__ACTIVITY__:
Nothing should appear in the answer except the lines below from the line containing "前2項の任期又はこの項の規定により更新された任期は、" through the line containing "Организация хранения на кухне", copied exactly, with pictures left out.

__DATA IN THIS EXERCISE__:

────────

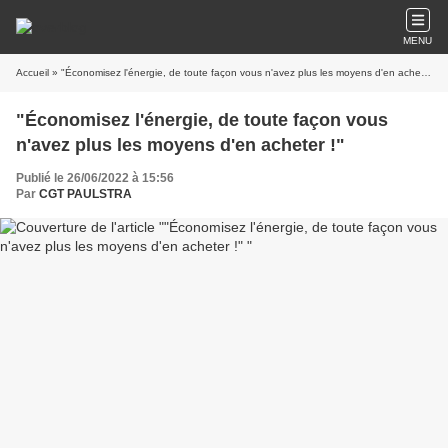
MENU
Accueil
» "Économisez l'énergie, de toute façon vous n'avez plus les moyens d'en acheter !"
"Économisez l'énergie, de toute façon vous
n'avez plus les moyens d'en acheter !"
Publié le 26/06/2022 à 15:56
Par
CGT PAULSTRA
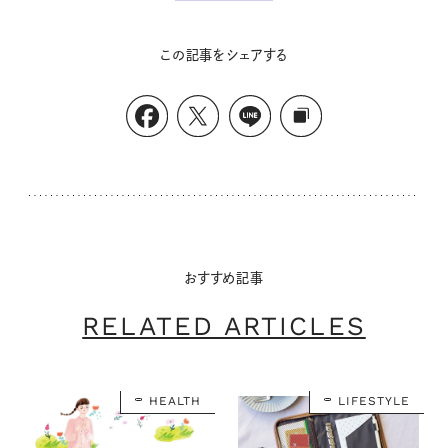
この記事をシェアする
おすすめ記事
RELATED ARTICLES
HEALTH
LIFESTYLE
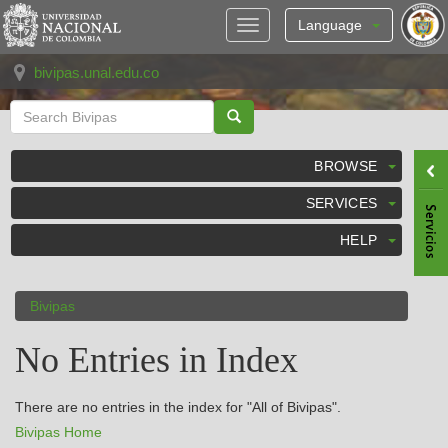
Skip
navigation
Language
bivipas.unal.edu.co
BROWSE
SERVICES
HELP
Bivipas
No Entries in Index
There are no entries in the index for "All of Bivipas".
Bivipas Home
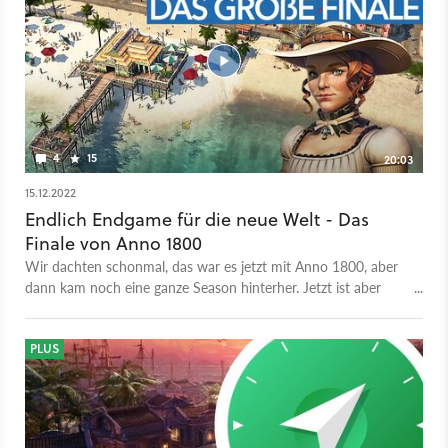
4
15
20:03
15.12.2022
Endlich Endgame für die neue Welt - Das
Finale von Anno 1800
Wir dachten schonmal, das war es jetzt mit Anno 1800, aber
dann kam noch eine ganze Season hinterher. Jetzt ist aber
wirklich der allerletzte DLC herausgekommen und der bringt
nochmal ordentlich Schwung ins Endgame. Was Aufstieg der
neuen Welt zu bieten hat und was unsere Testerin Géraldine
PLUS
Hohmann davon hält, erfahrt ihr im Video. Ausführlicher und
im Detail gibt es Géraldines Meinung zu Anno 1800: Aufstige
der neuen Welt natürlich auch im Test auf GameStar Plus.
Wenn ihr, wie Maurice, erst jetzt mit allen Erweiterungen in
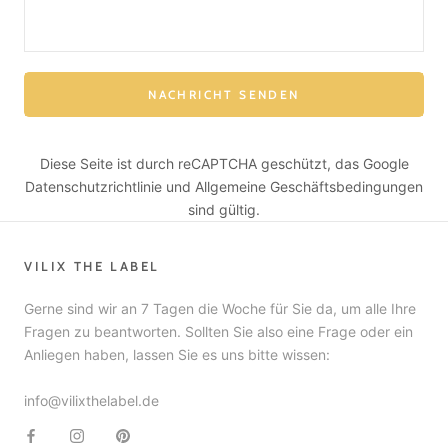
NACHRICHT SENDEN
Diese Seite ist durch reCAPTCHA geschützt, das Google
Datenschutzrichtlinie
und
Allgemeine Geschäftsbedingungen
sind gültig.
VILIX THE LABEL
Gerne sind wir an 7 Tagen die Woche für Sie da, um alle Ihre
Fragen zu beantworten. Sollten Sie also eine Frage oder ein
Anliegen haben, lassen Sie es uns bitte wissen:
info@vilixthelabel.de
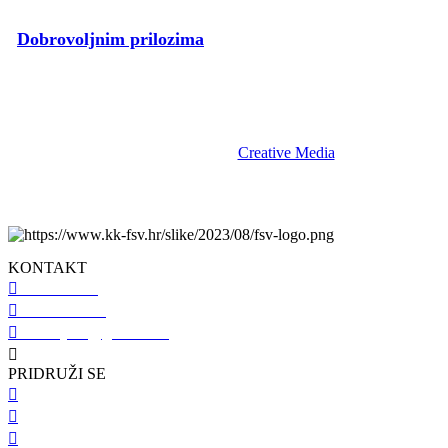
Dobrovoljnim prilozima
pospješite rad voljenog Kluba.
fsv.hr © 2023 | KK Flumen Sancti Viti | Sva prava pridržana. |
Izrada i održavanje:
Creative Media
.
KONTAKT
098 461 439
091 298 5138
kkfsvrijeka@gmail.com
Gustava Krkleca 6, 51 000 Rijeka
PRIDRUŽI SE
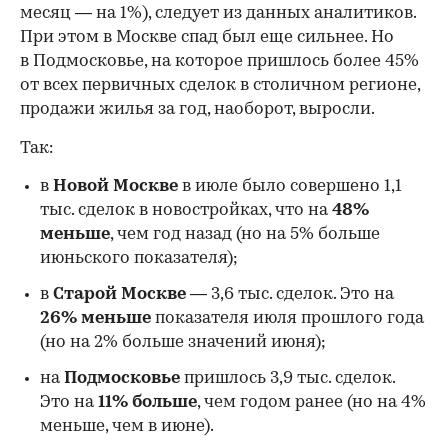
месяц — на 1%), следует из данных аналитиков.
При этом в Москве спад был еще сильнее. Но
в Подмосковье, на которое пришлось более 45%
от всех первичных сделок в столичном регионе,
продажи жилья за год, наоборот, выросли.
Так:
в
Новой Москве
в июле было совершено 1,1
тыс. сделок в новостройках, что на
48%
меньше
, чем год назад (но на 5% больше
июньского показателя);
в
Старой Москве
— 3,6 тыс. сделок. Это на
26%
меньше
показателя июля прошлого года
00:00
/
00:00
(но на 2% больше значений июня);
на
Подмосковье
пришлось 3,9 тыс. сделок.
Это на
11% больше
, чем годом ранее (но на 4%
меньше, чем в июне).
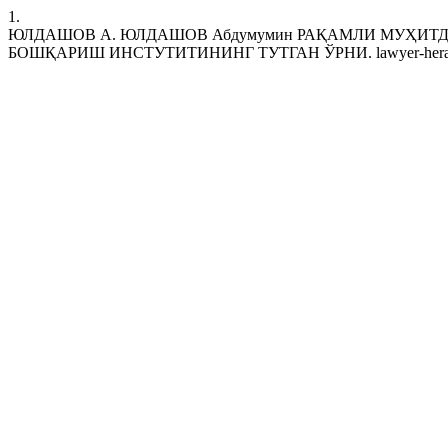
1.
ЮЛДАШОВ А. ЮЛДАШОВ Абдумумин РАҚАМЛИ МУҲИТ
БОШҚАРИШ ИНСТУТИТИНИНГ ТУТГАН ЎРНИ. lawyer-heraldd [Internet].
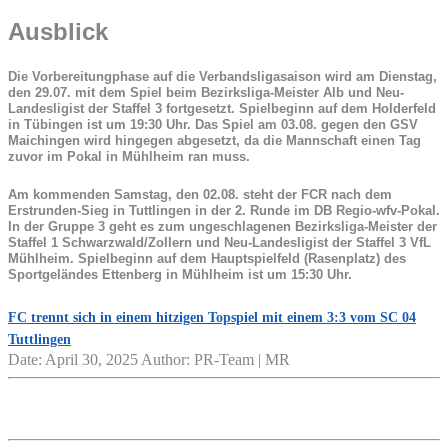
Ausblick
Die Vorbereitungphase auf die Verbandsligasaison wird am Dienstag,
den 29.07. mit dem Spiel beim Bezirksliga-Meister Alb und Neu-
Landesligist der Staffel 3 fortgesetzt. Spielbeginn auf dem Holderfeld
in Tübingen ist um 19:30 Uhr. Das Spiel am 03.08. gegen den GSV
Maichingen wird hingegen abgesetzt, da die Mannschaft einen Tag
zuvor im Pokal in Mühlheim ran muss.
Am kommenden Samstag, den 02.08. steht der FCR nach dem
Erstrunden-Sieg in Tuttlingen in der 2. Runde im DB Regio-wfv-Pokal.
In der Gruppe 3 geht es zum ungeschlagenen Bezirksliga-Meister der
Staffel 1 Schwarzwald/Zollern und Neu-Landesligist der Staffel 3 VfL
Mühlheim. Spielbeginn auf dem Hauptspielfeld (Rasenplatz) des
Sportgeländes Ettenberg in Mühlheim ist um 15:30 Uhr.
FC trennt sich in einem hitzigen Topspiel mit einem 3:3 vom SC 04
Tuttlingen
Date: April 30, 2025
Author: PR-Team | MR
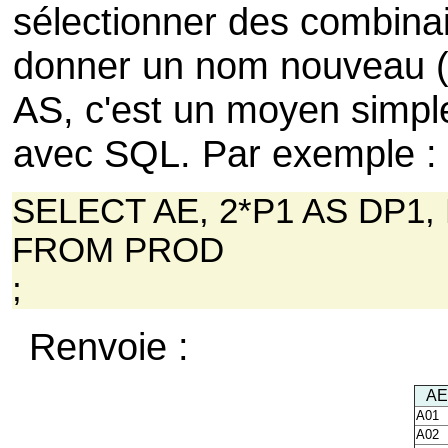
sélectionner des combinai
donner un nom nouveau (un
AS, c'est un moyen simple
avec SQL. Par exemple :
SELECT AE, 2*P1 AS DP1,
FROM PROD
;
Renvoie :
AE
A01
A02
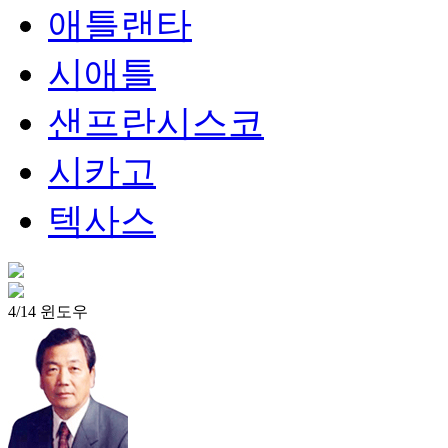
애틀랜타
시애틀
샌프란시스코
시카고
텍사스
4/14 윈도우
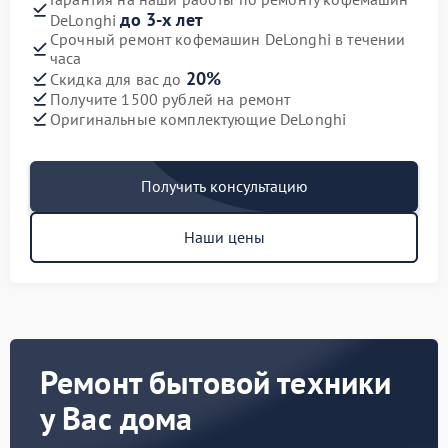
до 3-х лет
DeLonghi
Срочный ремонт кофемашин DeLonghi в течении
часа
20%
Скидка для вас до
Получите 1500 рублей на ремонт
Оригинальные комплектующие DeLonghi
Получить консультацию
Наши цены
Ремонт бытовой техники
у Вас дома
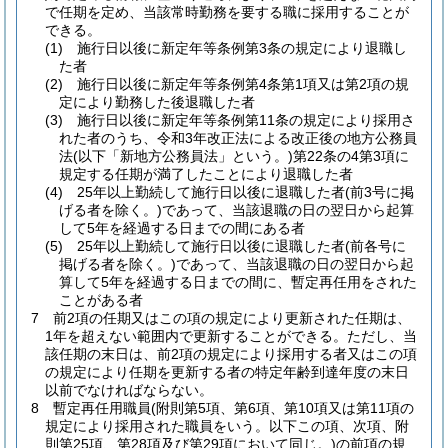
で任期を定め、当該常時勤務を要する職に採用することが
できる。
(1)
施行日以後に新定年等条例第3条の規定により退職し
た者
(2)
施行日以後に新定年等条例第4条第1項又は第2項の規
定により勤務した後退職した者
(3)
施行日以後に新定年等条例第11条の規定により採用さ
れた者のうち、令和3年改正法による改正後の地方公務員
法
(以下「新地方公務員法」という。)
第22条の4第3項に
規定する任期が満了したことにより退職した者
(4)
25年以上勤続して施行日以後に退職した者
(前3号に掲
げる者を除く。)
であって、当該退職の日の翌日から起算
して5年を経過する日までの間にある者
(5)
25年以上勤続して施行日以後に退職した者
(前各号に
掲げる者を除く。)
であって、当該退職の日の翌日から起
算して5年を経過する日までの間に、暫定再任用をされた
ことがある者
7
前2項の任期又はこの項の規定により更新された任期は、
1年を超えない範囲内で更新することができる。
ただし、当
該任期の末日は、前2項の規定により採用する者又はこの項
の規定により任期を更新する者の特定年齢到達年度の末日
以前でなければならない。
8
暫定再任用職員
(附則第5項、第6項、第10項又は第11項の
規定により採用された職員をいう。以下この項、次項、附
則第25項、第28項及び第29項において同じ。)
の前項の規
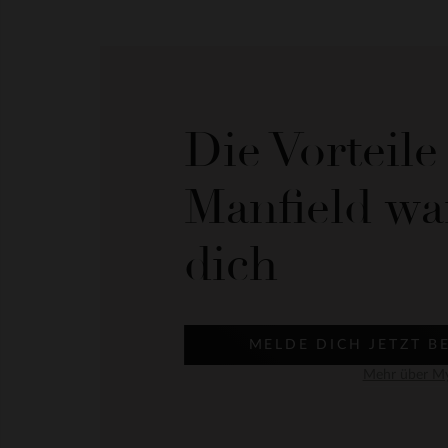
Die Vorteil
Manfield wa
dich
MELDE DICH JETZT B
Mehr über My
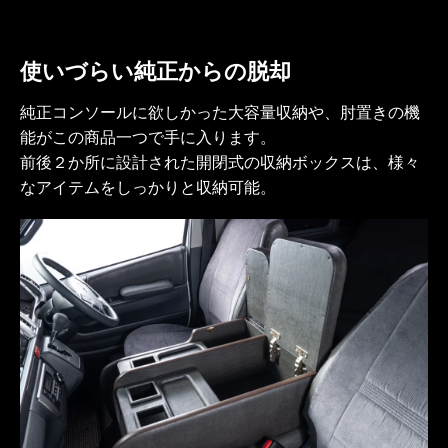
使いづらい純正からの脱却
純正コンソールに欲しかった大容量収納や、肘置きの機
能がこの商品一つで手に入ります。
前後２か所に設計された開閉式の収納ボックスは、様々
なアイテムをしっかりと収納可能。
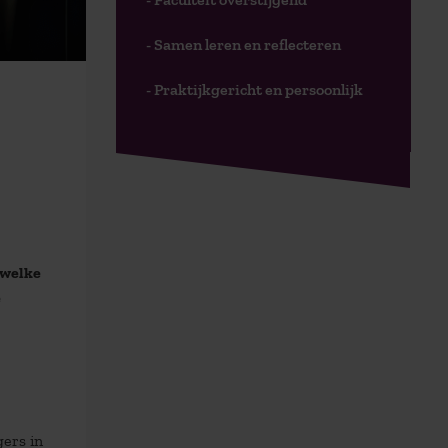
- Samen leren en reflecteren
- Praktijkgericht en persoonlijk
 welke
e
ers in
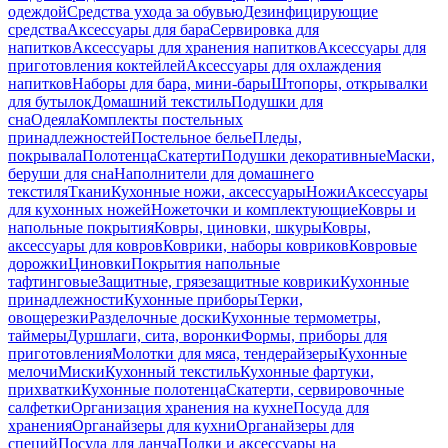
одеждой
Средства ухода за обувью
Дезинфицирующие
средства
Аксессуары для бара
Сервировка для
напитков
Аксессуары для хранения напитков
Аксессуары для
приготовления коктейлей
Аксессуары для охлаждения
напитков
Наборы для бара, мини-бары
Штопоры, открывалки
для бутылок
Домашний текстиль
Подушки для
сна
Одеяла
Комплекты постельных
принадлежностей
Постельное белье
Пледы,
покрывала
Полотенца
Скатерти
Подушки декоративные
Маски,
беруши для сна
Наполнители для домашнего
текстиля
Ткани
Кухонные ножи, аксессуары
Ножи
Аксессуары
для кухонных ножей
Ножеточки и комплектующие
Ковры и
напольные покрытия
Ковры, циновки, шкуры
Ковры,
аксессуары для ковров
Коврики, наборы ковриков
Ковровые
дорожки
Циновки
Покрытия напольные
тафтинговые
Защитные, грязезащитные коврики
Кухонные
принадлежности
Кухонные приборы
Терки,
овощерезки
Разделочные доски
Кухонные термометры,
таймеры
Дуршлаги, сита, воронки
Формы, приборы для
приготовления
Молотки для мяса, тендерайзеры
Кухонные
мелочи
Миски
Кухонный текстиль
Кухонные фартуки,
прихватки
Кухонные полотенца
Скатерти, сервировочные
салфетки
Организация хранения на кухне
Посуда для
хранения
Органайзеры для кухни
Органайзеры для
специй
Посуда для ланча
Полки и аксессуары на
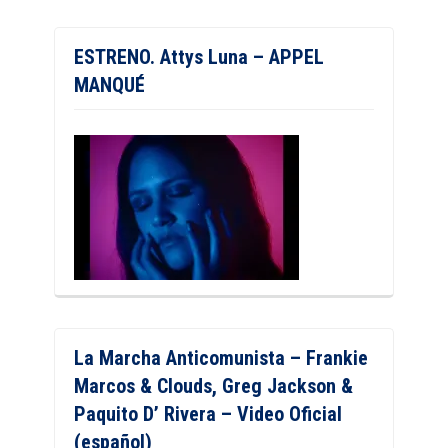
ESTRENO. Attys Luna – APPEL
MANQUÉ
La Marcha Anticomunista – Frankie
Marcos & Clouds, Greg Jackson &
Paquito D’ Rivera – Video Oficial
(español)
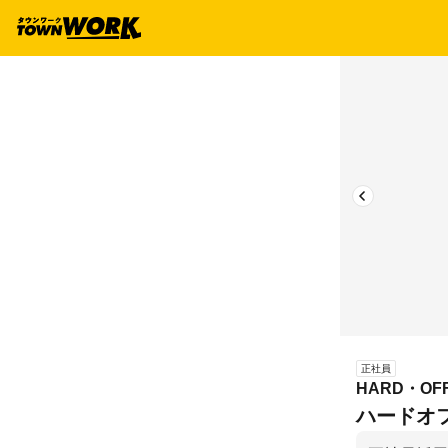
正社員
HARD・O
ハードオ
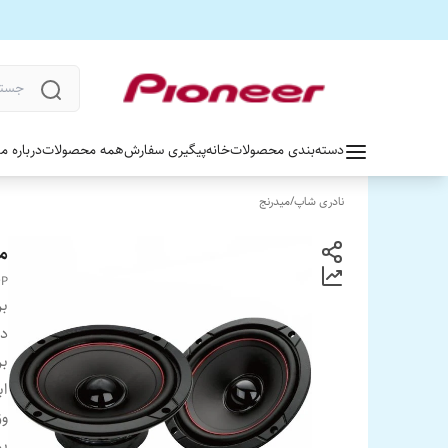
دسته‌بندی محصولات
خانه
پیگیری سفارش
همه محصولات
درباره ما
نادری شاپ
/
میدرنج
می
4P
بر
دس
بر
اب
وز
بر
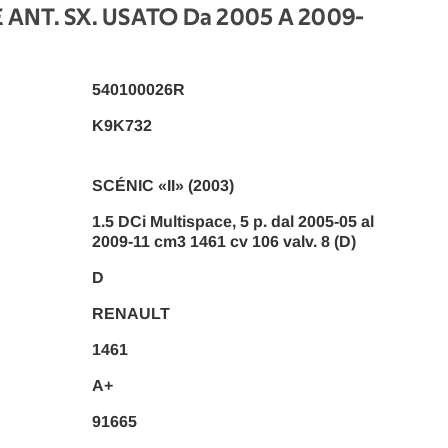
NT. SX. USATO Da 2005 A 2009
-
540100026R
K9K732
SCÉNIC «II» (2003)
1.5 DCi Multispace, 5 p. dal 2005-05 al
2009-11 cm3 1461 cv 106 valv. 8 (D)
D
RENAULT
1461
A+
91665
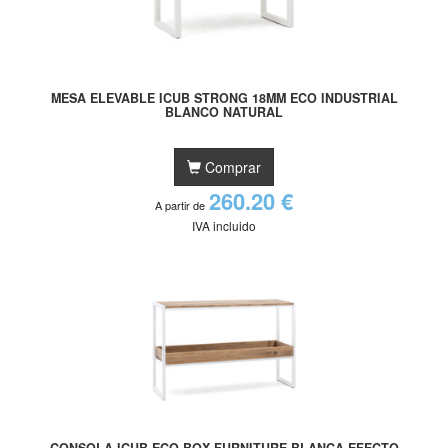
MESA ELEVABLE ICUB STRONG 18MM ECO INDUSTRIAL
BLANCO NATURAL
Comprar
260.20 €
A partir de
IVA incluido
CONSOLA ICUB ECO BOX FURNITURE BLANCA EFECTO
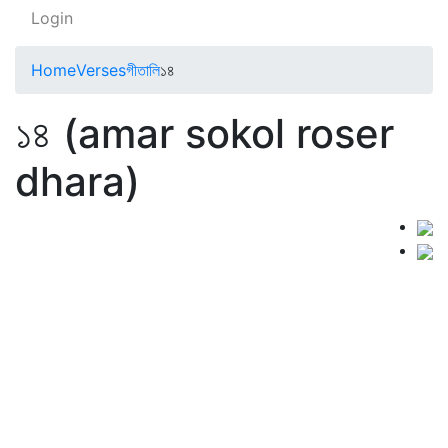
Login
Home
Verses
গীতালি
১৪
১৪ (amar sokol roser
dhara)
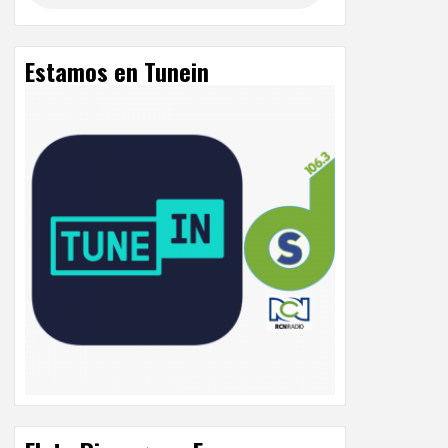
Estamos en Tunein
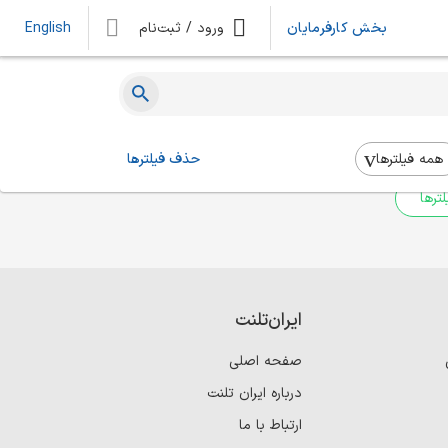
بخش کارفرمایان
ورود / ثبت‌نام
English
ه‌ای یافت نشد
 بالا استفاده کنید.
همه فیلتر‌ها
حذف فیلترها
ترها
ایران‌تلنت
صفحه اصلی
درباره ایران تلنت
ارتباط با ما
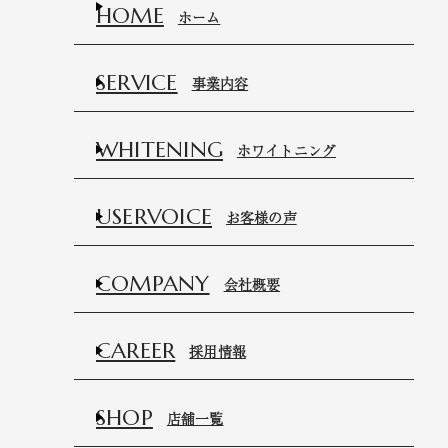
HOME
ホーム
SERVICE
事業内容
WHITENING
ホワイトニング
USERVOICE
お客様の声
COMPANY
会社概要
CAREER
採用情報
SHOP
店舗一覧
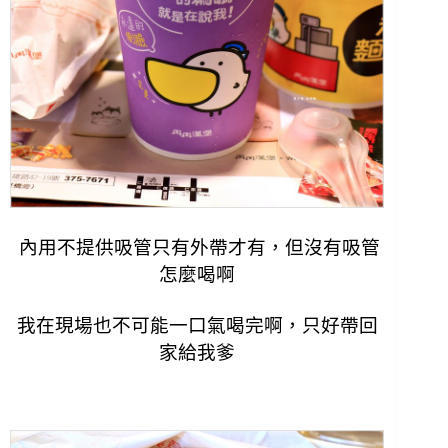
內用不提供吸管只有外帶才有，但沒有吸管
怎麼喝啊
我在現場也不可能一口氣喝完啊，只好帶回
家給我爹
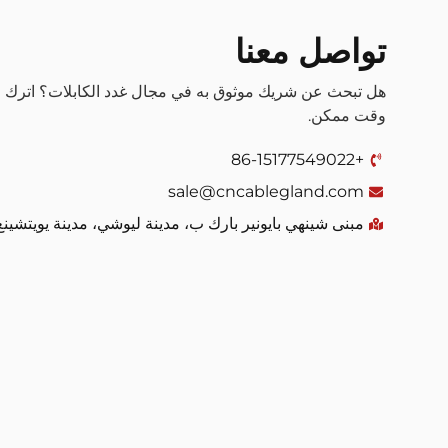
تواصل معنا
هل تبحث عن شريك موثوق به في مجال غدد الكابلات؟ اترك
وقت ممكن.
+86-15177549022
sale@cncablegland.com
مبنى شينهي بايونير بارك ب، مدينة ليوشي، مدينة يويتشينغ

────────

__ANSWER TO THE EXERCISE__:
前2項の任期又はこの項の規定により更新された任期は、
1年を超えない範囲内で更新することができる。
ただし、当
該任期の末日は、前2項の規定により採用する者又はこの項
の規定により任期を更新する者の特定年齢到達年度の末日
以前でなければならない。
8
暫定再任用職員
(附則第5項、第6項、第10項又は第11項の
規定により採用された職員をいう。以下この項、次項、附
則第25項、第28項及び第29項において同じ。)
の前項の規
Die Vorteil
Manfield wa
dich
MELDE DICH JETZT B
Mehr über My
使いづらい純正からの脱却
純正コンソールに欲しかった大容量収納や、肘置きの機
能がこの商品一つで手に入ります。
前後２か所に設計された開閉式の収納ボックスは、様々
なアイテムをしっかりと収納可能。
- Samen leren en reflecteren
- Praktijkgericht en persoonlijk
 welke
e
ers in
одеждой
Средства ухода за обувью
Дезинфицирующие
средства
Аксессуары для бара
Сервировка для
напитков
Аксессуары для хранения напитков
Аксессуары для
приготовления коктейлей
Аксессуары для охлаждения
напитков
Наборы для бара, мини-бары
Штопоры, открывалки
для бутылок
Домашний текстиль
Подушки для
сна
Одеяла
Комплекты постельных
принадлежностей
Постельное белье
Пледы,
покрывала
Полотенца
Скатерти
Подушки декоративные
Маски,
беруши для сна
Наполнители для домашнего
текстиля
Ткани
Кухонные ножи, аксессуары
Ножи
Аксессуары
для кухонных ножей
Ножеточки и комплектующие
Ковры и
напольные покрытия
Ковры, циновки, шкуры
Ковры,
аксессуары для ковров
Коврики, наборы ковриков
Ковровые
дорожки
Циновки
Покрытия напольные
тафтинговые
Защитные, грязезащитные коврики
Кухонные
принадлежности
Кухонные приборы
Терки,
овощерезки
Разделочные доски
Кухонные термометры,
таймеры
Дуршлаги, сита, воронки
Формы, приборы для
приготовления
Молотки для мяса, тендерайзеры
Кухонные
мелочи
Миски
Кухонный текстиль
Кухонные фартуки,
прихватки
Кухонные полотенца
Скатерти, сервировочные
салфетки
Организация хранения на кухне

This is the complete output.